Bei der EU wurde vergangene Woche über die "unmarried couples" diskutiert. In einer vertraulichen Sitzung aber gab es keinen Kompromiss. Allerdings stellte die EU-Kommission klar, dass die Mitgliedsstaaten bei der Frage von nichtverheirateten Partnern aus Drittstaaten durchaus einen nationalen Spielraum haben und trotz der strikten EU-Regeln pragmatische Ausnahmeregelungen ermöglichen können. 
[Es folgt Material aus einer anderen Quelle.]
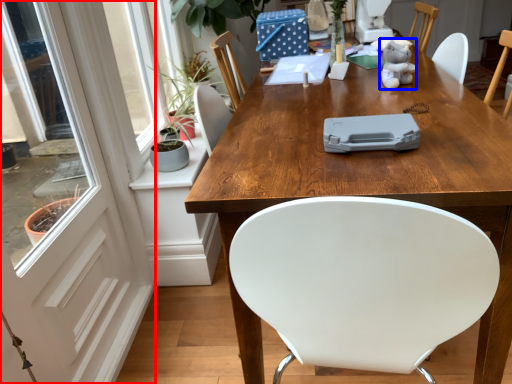 Question: Which object is closer to the camera taking this photo, screen door (highlighted by a red box) or toy (highlighted by a blue box)?

Choices:
 (A) screen door
 (B) toy

Answer: (A) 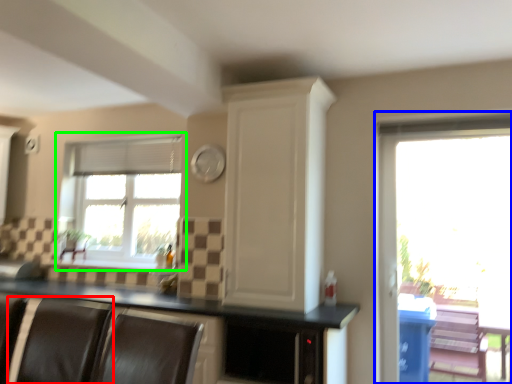 Question: Which object is positioned closest to armchair (highlighted by a red box)? Select from window (highlighted by a blue box) and window (highlighted by a green box).

Choices:
 (A) window
 (B) window

Answer: (B) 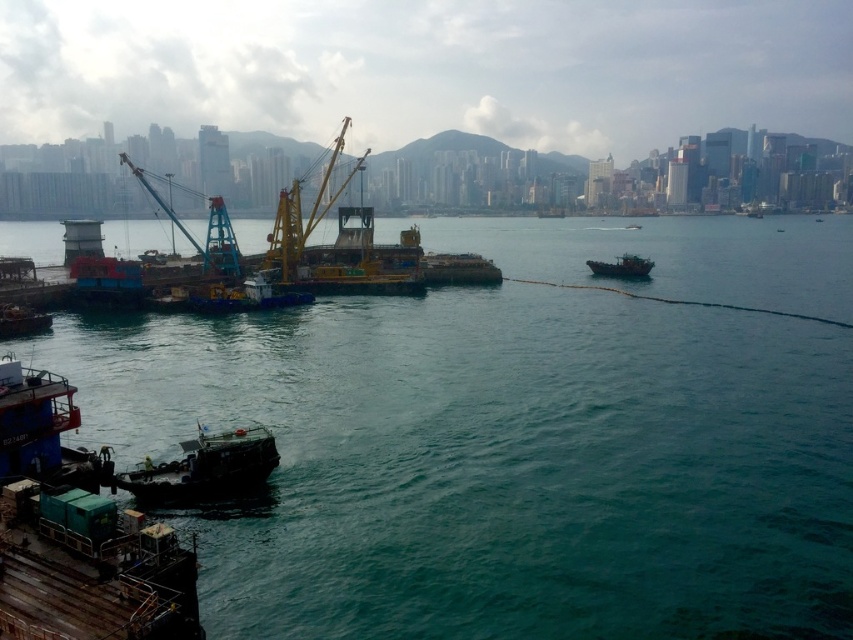 Question: Which is farther from the rusty metal boat at center right?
In der Sitzung wurde allerdings auch sichtbar, dass die EU-Partner von einer gemeinsamen Linie weit entfernt sind. So trugen die Niederlande vor, dass sie bereits Drittstaatler einreisen lassen, wenn die Paare eine Langzeitbeziehung führen. Eine solche Lösung wäre auch für Deutschland vorstellbar, hieß es in Berlin. Portugal und Italien indes führten in der Runde aus, dass sie strikt gegen Lockerungen sind. 

Einigt sich die Bundesregierung nicht auf einen deutschen Weg, werden die betroffenen Paare wohl noch lange auf eine Lösung warten müssen. Das entsprechende EU-Gremium jedenfalls tagt erst wieder Ende August.